Entre os deputados estaduais vitoriosos está Robério Oliveira (PSD), eleito pela terceira vez em Eunápolis, no Extremo Sul da Bahia, com 46% das intenções dos votos. Ele foi eleito para a Assembleia Legislativa pela mesma coligação do deputado Rogério Andrade (PSD) – prefeito eleito de Santo Antônio de Jesus (Recôncavo), com 57,52 % dos votos.
A eleição de ambos abriu duas vagas para os suplentes eleitos pela coligação. O primeiro suplente, o deputado Bira Corôa (PT), que já está no exercício parlamentar, ficará efetivado, portanto, a partir da posse dos eleitos agora. O deputado Vítor Bonfim (PDT) é o atual secretário de Agricultura do Estado e a suplente imediata é Mirela Macedo (PSD), igualmente eleita em outubro, para o cargo de vice-prefeita de Lauro de Freitas.
O que leva essa substituição para a inédita convocação do quarto suplente, uma vez que o terceiro, o ex-deputado Temóteo Alves de Brito, também foi eleito para a prefeitura de Teixeira de Freitas, município do Extremo- Sul. Com isso, as duas vagas abertas na Assembleia devem ficar com Ângelo Almeida (PSB) e Mário Jacó (PT). O primeiro, ex-vereador em Feira de Santana, concorreu à prefeitura do município este ano e ficou na quinta posição. O quinto suplente da coligação é ligado ao Movimento dos Trabalhadores Sem Terra (MST) e ao deputado federal petista Valmir Assunção.
Na outra coligação assumirão outros dois suplentes. Eles não eram os primeiros da lista e foram beneficiados pelos resultados eleitorais dos peemedebistas Bruno Reis e Herzem Gusmão e do deputado Vando (PSC), prefeito eleito de Monte Santo, que obteve 40,93% dos votos válidos. Ele se candidatou em plena campanha eleitoral, pois o postulante Everaldo, seu cunhado, se afastou por motivo de saúde. Assumirão, portanto, os suplentes Heber Santana e Samuel Júnior, ambos do PSC. Isso ocorrerá porque o segundo suplente da coligação, Elinaldo (DEM), foi eleito prefeito de Camaçari (RMS), com 60,84% dos votos válidos.
Finalmente existe ainda outra variável capaz de beneficiar o suplente seguinte, o sexto: Heber Santana foi reeleito vereador em Salvador. Se ele optar pela permanência na Câmara Municipal, o beneficiado será Anderson Muniz (PTN), irmão do vereador de Salvador, Carlos Muniz (PTN) – saltando o quinto suplente, agora prefeito eleito de Paulo Afonso, no Nordeste da Bahia, o ex-deputado federal e estadual Luiz de Deus.

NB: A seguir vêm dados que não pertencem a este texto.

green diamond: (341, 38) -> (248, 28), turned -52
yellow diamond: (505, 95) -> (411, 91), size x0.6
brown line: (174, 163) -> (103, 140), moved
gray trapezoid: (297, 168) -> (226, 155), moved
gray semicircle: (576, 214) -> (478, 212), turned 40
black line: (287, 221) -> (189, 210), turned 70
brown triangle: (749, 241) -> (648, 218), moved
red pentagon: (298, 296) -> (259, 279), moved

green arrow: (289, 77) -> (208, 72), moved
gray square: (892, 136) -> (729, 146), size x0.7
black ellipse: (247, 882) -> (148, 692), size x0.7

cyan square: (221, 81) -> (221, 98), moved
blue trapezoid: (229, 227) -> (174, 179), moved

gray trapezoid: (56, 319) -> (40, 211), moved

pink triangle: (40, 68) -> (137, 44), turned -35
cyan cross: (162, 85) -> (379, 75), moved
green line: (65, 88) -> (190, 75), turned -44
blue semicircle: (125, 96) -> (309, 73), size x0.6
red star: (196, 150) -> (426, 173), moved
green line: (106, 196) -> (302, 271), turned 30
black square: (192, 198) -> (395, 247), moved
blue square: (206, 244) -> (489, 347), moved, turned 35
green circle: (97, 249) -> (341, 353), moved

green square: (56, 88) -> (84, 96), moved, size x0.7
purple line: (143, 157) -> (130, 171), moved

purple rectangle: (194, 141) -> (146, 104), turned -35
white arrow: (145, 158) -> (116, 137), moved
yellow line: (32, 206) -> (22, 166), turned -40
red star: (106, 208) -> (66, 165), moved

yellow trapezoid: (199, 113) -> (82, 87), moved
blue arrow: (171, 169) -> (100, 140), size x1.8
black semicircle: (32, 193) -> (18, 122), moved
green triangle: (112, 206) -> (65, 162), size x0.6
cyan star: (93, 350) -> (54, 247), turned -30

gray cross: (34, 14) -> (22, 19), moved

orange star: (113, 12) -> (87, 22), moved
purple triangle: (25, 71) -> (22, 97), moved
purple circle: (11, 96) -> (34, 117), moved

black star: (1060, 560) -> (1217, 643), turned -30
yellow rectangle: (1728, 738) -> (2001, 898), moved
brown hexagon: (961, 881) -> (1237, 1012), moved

Completa o quadro outra situação com pendência, pois a saída da Assembleia Legislativa para a prefeitura de Belmonte (cidade que já administrou) do prefeito eleito, o deputado Jânio Natal (PTN), elevará à condição de deputado estadual o seu suplente, ex-deputado Uziel Bueno – também do PTN. A incógnita tem razão no fato do futuro vice-prefeito de Belmonte ser irmão do titular, que pode optar por permanecer no Legislativo renunciando ao posto de prefeito o que tornará o vice responsável pelos destinos de Belmonte pelos próximos quatro anos.
Outros sete parlamentares se candidataram em 2016, mas permanecerão na Assembleia Legislativa: Augusto Castro (PSDB), que concorreu em Itabuna; Pastor Sargento Isidório (PDT), candidato em Salvador; e Maria del Carmen (PT), que foi vice na chapa liderada por Alice Portugal (PC do B). Outros quatro candidatos pelo Partido dos Trabalhadores não lograram êxito nas eleições: Zé Neto (Feira de Santana), Joseildo Ramos (Alagoinhas), Neusa Cadore (Pintadas) e Zé Raimundo (Vitória da Conquista).